═══ Records for the task ═══

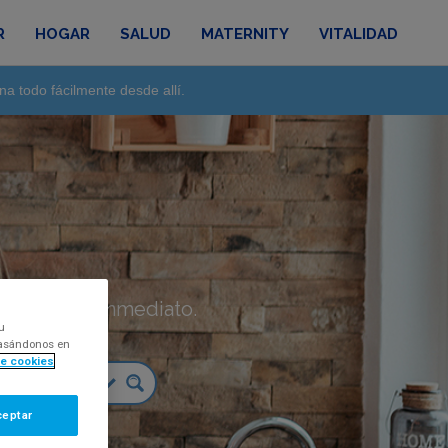
R
HOGAR
SALUD
MATERNITY
VITALIDAD
na todo fácilmente desde allí.
táctanos de inmediato.
u
 basándonos en
de cookies
ceptar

═══

● Assignment: An exact copy of the entries, minus the pictures, is what's needed here.

● Answer space:
R
HOGAR
SALUD
MATERNITY
VITALIDAD
na todo fácilmente desde allí.
táctanos de inmediato.
u
 basándonos en
de cookies
ceptar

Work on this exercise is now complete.